• THE TASK
Set the records down again in full, exactly as they are, apart from the images.

####

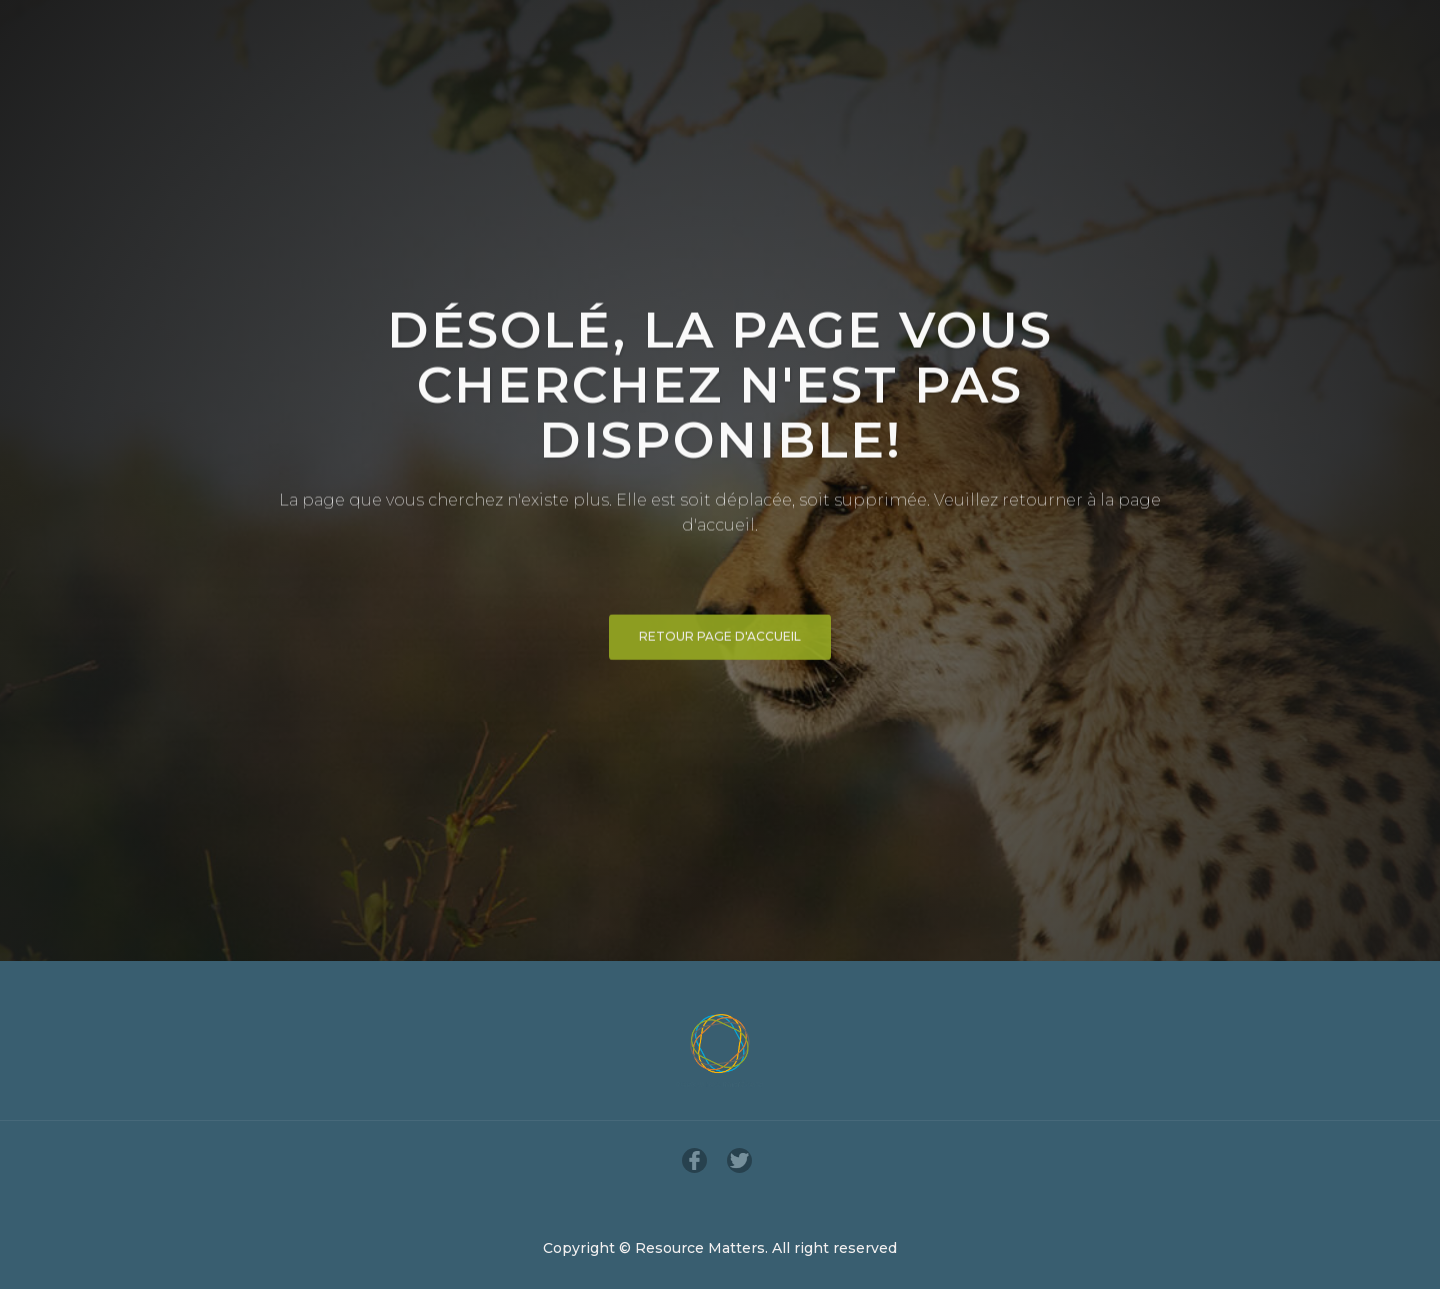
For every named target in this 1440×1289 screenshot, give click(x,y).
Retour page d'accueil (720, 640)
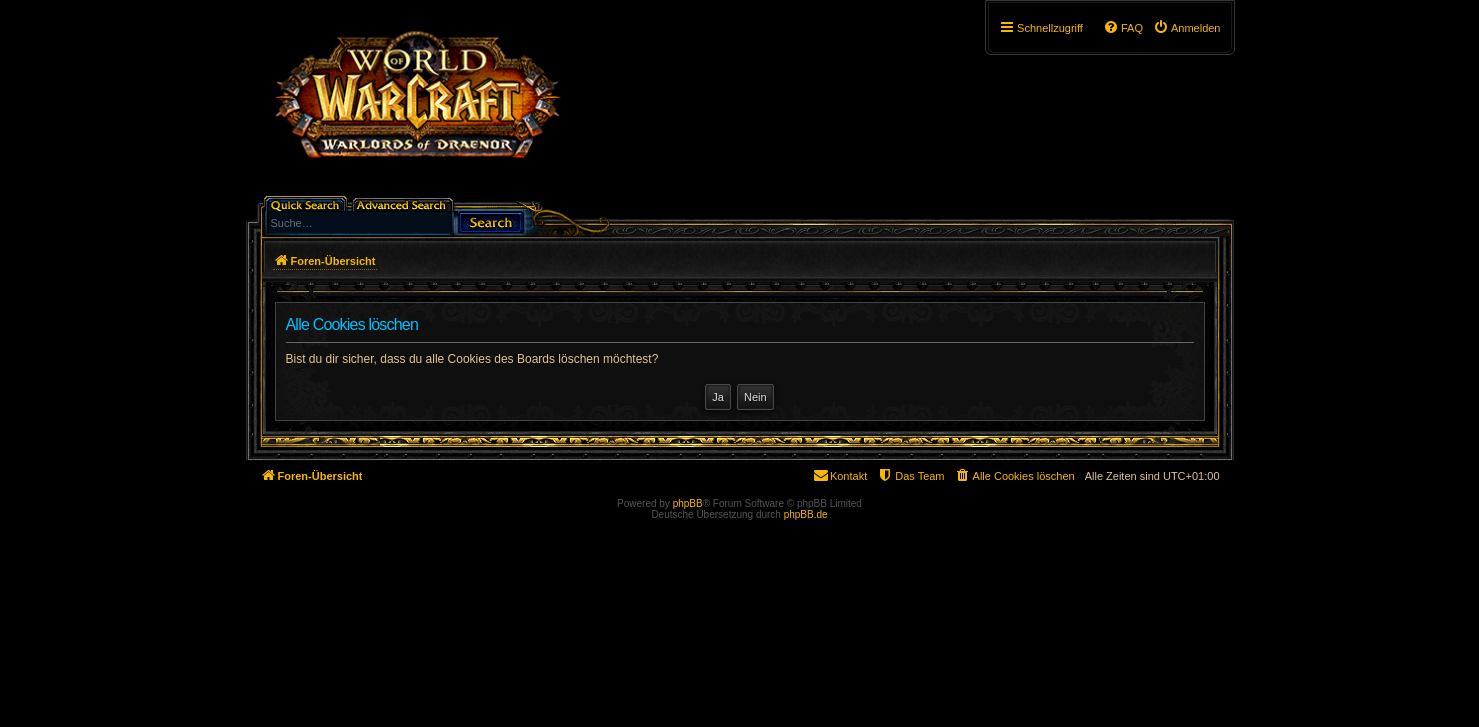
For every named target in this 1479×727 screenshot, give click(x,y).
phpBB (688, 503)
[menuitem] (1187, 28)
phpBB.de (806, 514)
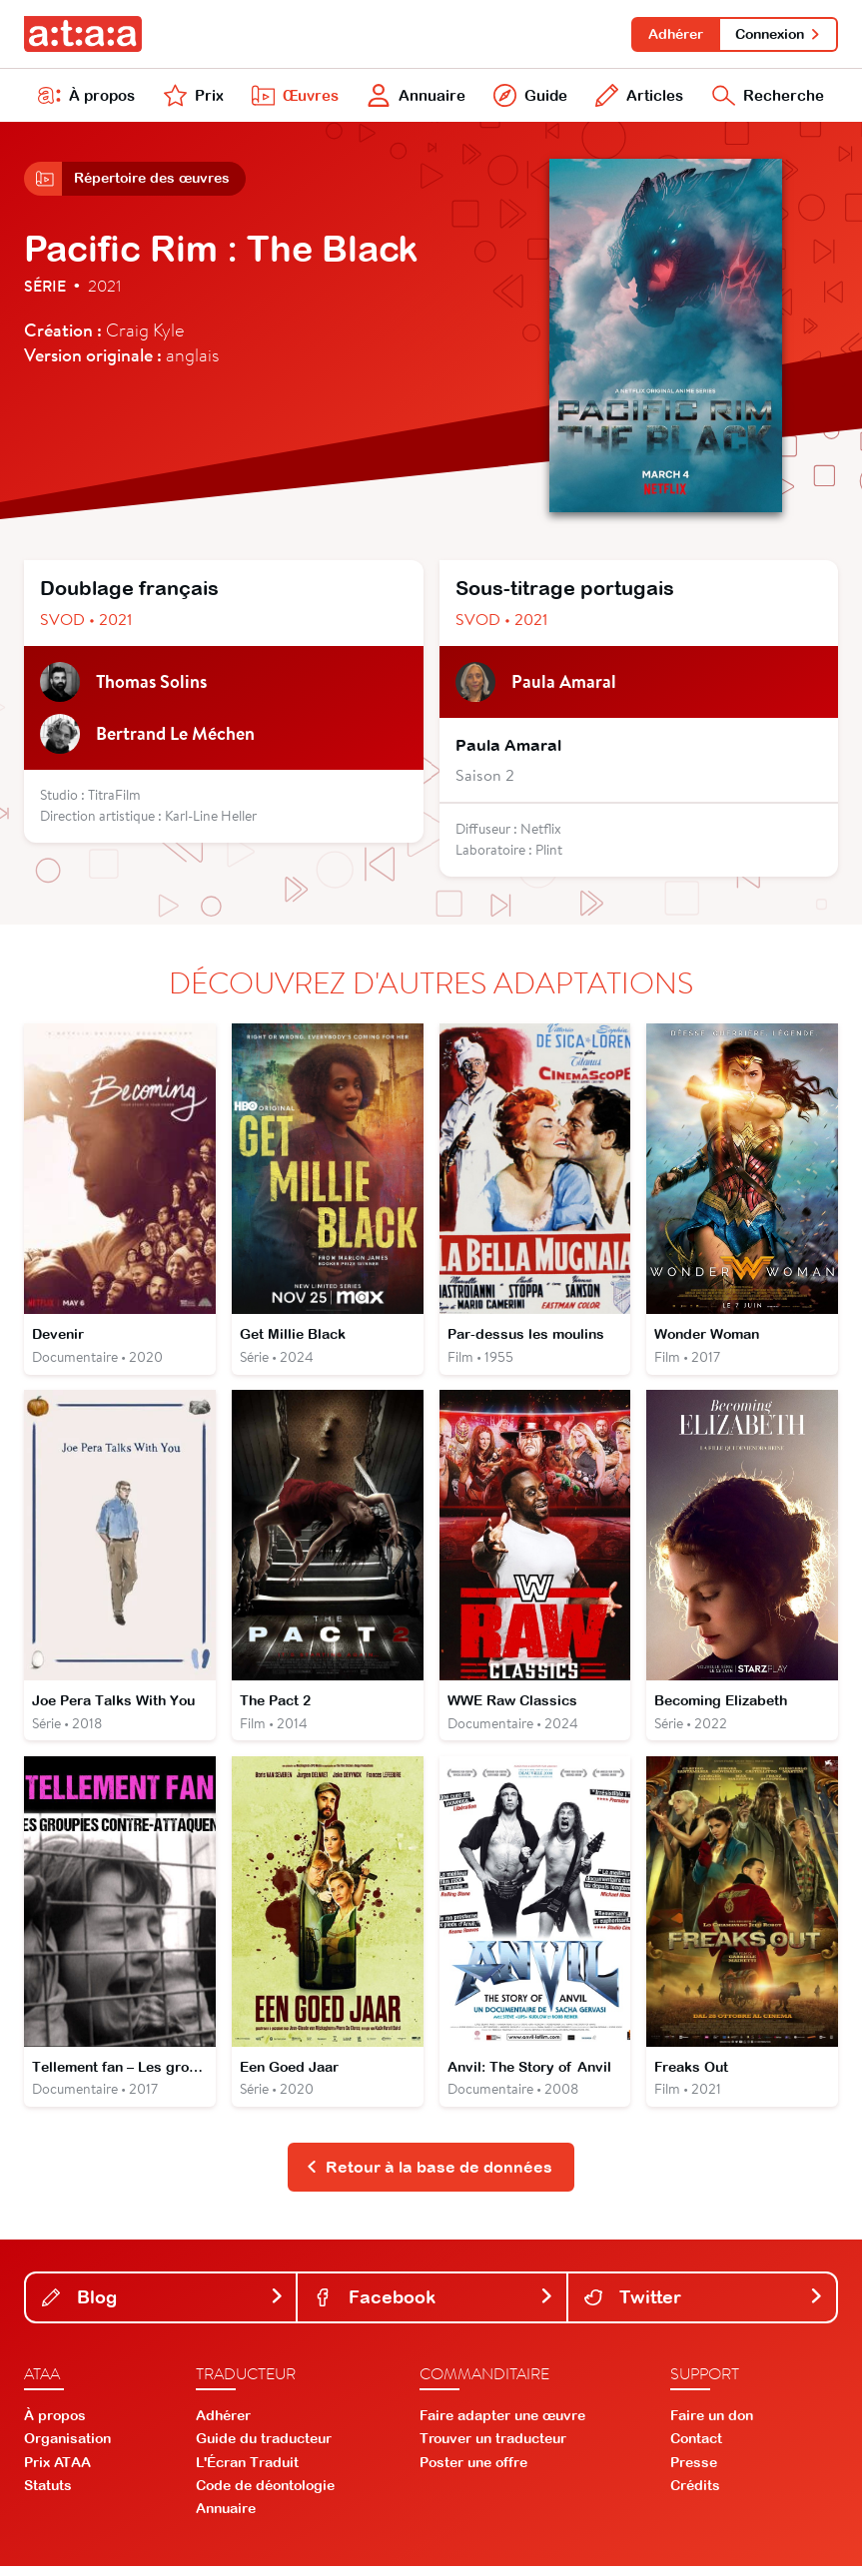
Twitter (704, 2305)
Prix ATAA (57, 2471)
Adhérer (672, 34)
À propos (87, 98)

####

• PROBLEM SOLUTION
For every named target in this 1440×1289 screenshot, give click(x,y).
Retour page d'accueil (720, 640)
For every named target in this 1479×727 screenshot, give click(x,y).
phpBB (688, 503)
[menuitem] (1187, 28)
phpBB.de (806, 514)
Twitter (704, 2305)
Prix ATAA (57, 2471)
Adhérer (672, 34)
À propos (87, 98)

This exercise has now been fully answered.